### PROBLEM DESCRIPTION
Output every record word for word, minus the pictures.

### DATASET EXTRACT
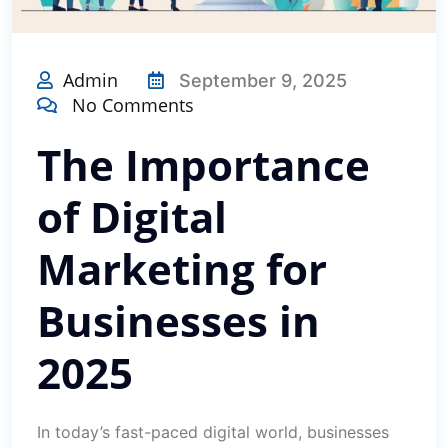
Admin
September 9, 2025
No Comments
The Importance
of Digital
Marketing for
Businesses in
2025
In today’s fast-paced digital world, businesses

### RESPONSE AREA
Admin
September 9, 2025
No Comments
The Importance
of Digital
Marketing for
Businesses in
2025
In today’s fast-paced digital world, businesses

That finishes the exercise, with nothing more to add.